Flash Revolt At Herod's Death  
War 2.1.2 6 
[Herod has died and his son Archelaus has claimed the throne]. 
Towards evening, however, a large number of those who were bent on revolution assembled on the same spot, and, now that the public mourning for Herod was ended, began a lamentation on their own account, bewailing the fate of those who had been punished for cutting down the golden eagle from the gate of the Temple. This mourning was in no subdued tones: there were piercing shrieks, a dirge directed by a conductor, and lamentations with beating of the breast which resounded throughout the city; all this in honour of the unfortunate men who, they asserted had in defence of their country's laws and the Temple perished on the pyre. These martyrs ought, they clamoured, to be avenged by the punishment of Herod's favorites.

War 2.1.3 10 
And now the feast of unleavened bread, which the Jews call Passover, came round...The promoters of the mourning for the teachers stood in a body in the temple, procuring recruits for their faction. ...Archelaus now felt that it would be impossible to restrain the mob without bloodshed, and let loose upon them his entire army...the soldiers, falling unexpectedly among the various parties busy with their sacrifices slew about three thousand of them and dispersed the remainder among the neighboring hills. 
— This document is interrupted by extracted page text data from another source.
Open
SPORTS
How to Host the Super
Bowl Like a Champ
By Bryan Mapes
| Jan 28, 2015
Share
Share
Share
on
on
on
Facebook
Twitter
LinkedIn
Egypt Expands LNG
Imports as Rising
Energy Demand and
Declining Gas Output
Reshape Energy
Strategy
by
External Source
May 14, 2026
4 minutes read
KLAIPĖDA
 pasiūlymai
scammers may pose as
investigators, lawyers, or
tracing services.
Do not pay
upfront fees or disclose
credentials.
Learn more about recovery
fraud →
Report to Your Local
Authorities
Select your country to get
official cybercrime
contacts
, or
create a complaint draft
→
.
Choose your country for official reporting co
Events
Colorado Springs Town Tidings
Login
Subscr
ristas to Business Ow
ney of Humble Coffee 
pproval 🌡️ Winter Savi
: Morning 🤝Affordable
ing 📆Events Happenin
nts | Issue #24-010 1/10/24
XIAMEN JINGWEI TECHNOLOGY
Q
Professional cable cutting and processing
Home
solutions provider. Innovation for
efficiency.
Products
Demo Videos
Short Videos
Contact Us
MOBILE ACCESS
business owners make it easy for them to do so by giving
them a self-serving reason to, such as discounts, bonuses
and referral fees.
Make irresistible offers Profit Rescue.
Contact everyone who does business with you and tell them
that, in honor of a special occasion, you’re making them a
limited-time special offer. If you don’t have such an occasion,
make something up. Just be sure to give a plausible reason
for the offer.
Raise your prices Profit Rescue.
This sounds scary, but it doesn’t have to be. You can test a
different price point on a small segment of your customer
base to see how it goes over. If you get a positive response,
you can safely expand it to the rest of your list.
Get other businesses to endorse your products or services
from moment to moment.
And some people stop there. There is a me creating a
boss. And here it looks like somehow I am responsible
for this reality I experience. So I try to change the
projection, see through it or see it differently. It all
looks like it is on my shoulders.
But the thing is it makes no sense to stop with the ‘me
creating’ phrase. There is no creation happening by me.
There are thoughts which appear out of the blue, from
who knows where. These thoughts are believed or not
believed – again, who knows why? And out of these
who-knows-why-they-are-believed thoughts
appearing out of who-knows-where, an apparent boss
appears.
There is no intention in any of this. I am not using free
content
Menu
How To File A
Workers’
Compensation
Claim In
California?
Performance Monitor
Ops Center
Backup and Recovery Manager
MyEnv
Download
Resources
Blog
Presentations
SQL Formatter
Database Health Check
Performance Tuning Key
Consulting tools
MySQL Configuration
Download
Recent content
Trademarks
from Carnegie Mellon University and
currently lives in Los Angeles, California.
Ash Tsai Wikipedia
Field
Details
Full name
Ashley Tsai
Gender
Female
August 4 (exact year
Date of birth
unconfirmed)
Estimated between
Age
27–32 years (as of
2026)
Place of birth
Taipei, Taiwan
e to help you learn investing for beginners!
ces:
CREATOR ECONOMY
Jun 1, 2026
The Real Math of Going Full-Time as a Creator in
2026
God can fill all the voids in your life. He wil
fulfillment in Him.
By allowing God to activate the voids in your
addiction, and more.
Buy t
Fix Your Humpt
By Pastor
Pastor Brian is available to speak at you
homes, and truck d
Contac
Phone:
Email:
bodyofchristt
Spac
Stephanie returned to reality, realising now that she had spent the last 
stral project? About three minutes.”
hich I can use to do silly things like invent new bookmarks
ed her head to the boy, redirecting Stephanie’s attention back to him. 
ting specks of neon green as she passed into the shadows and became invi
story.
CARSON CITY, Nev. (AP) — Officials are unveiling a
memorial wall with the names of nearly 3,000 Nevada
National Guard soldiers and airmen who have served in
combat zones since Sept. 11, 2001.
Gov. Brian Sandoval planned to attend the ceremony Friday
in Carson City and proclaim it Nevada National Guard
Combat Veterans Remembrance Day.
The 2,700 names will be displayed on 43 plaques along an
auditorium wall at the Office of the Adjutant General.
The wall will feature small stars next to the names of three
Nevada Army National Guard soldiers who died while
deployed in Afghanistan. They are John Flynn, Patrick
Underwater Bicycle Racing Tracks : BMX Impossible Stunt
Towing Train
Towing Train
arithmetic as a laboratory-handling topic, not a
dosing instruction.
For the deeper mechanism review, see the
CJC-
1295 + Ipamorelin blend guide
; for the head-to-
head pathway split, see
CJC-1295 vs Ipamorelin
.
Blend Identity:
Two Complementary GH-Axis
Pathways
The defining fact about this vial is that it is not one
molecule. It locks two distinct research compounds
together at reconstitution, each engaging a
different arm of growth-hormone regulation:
  This clash, instigated by the followers of the two Rabbis, was the beginning of a series of violent confrontations over the course of weeks, with escalating force on both sides; the Roman legion at Jerusalem was caught up in the warfare until the commander was surrounded in his fortress. At last, two legions from Syria under the command of Varus were able to put down the insurrection and round up the guerillas in the hills, crucifying two thousand of them. 
  To calm the populace's fear that Archelaus would be another tyrant like his father,  Emperor Augustus divides the Jewish lands among all of Herod's children,  reducing Archelaus' portion to Judea (the area immediately around Jerusalem), Samaria, and Idumaea. The resistance is held in check by Archelaus' cruelty for nine years, until, due to the denunciations of the people, the emperor at last removes Archelaus and places Judea under direct Roman administration.   
   Now Judea would be a province, not a kingdom, and ruled by foreigners as governors, not by  king of its own; and the people would pay taxes directly to the emperor. This set the stage for the next level of resistance -- as well as  the backdrop for the crucifixion of Jesus of Nazareth.. 

 Judas the Galilean Founds the Revolutionary Fourth Philosophy (6 CE)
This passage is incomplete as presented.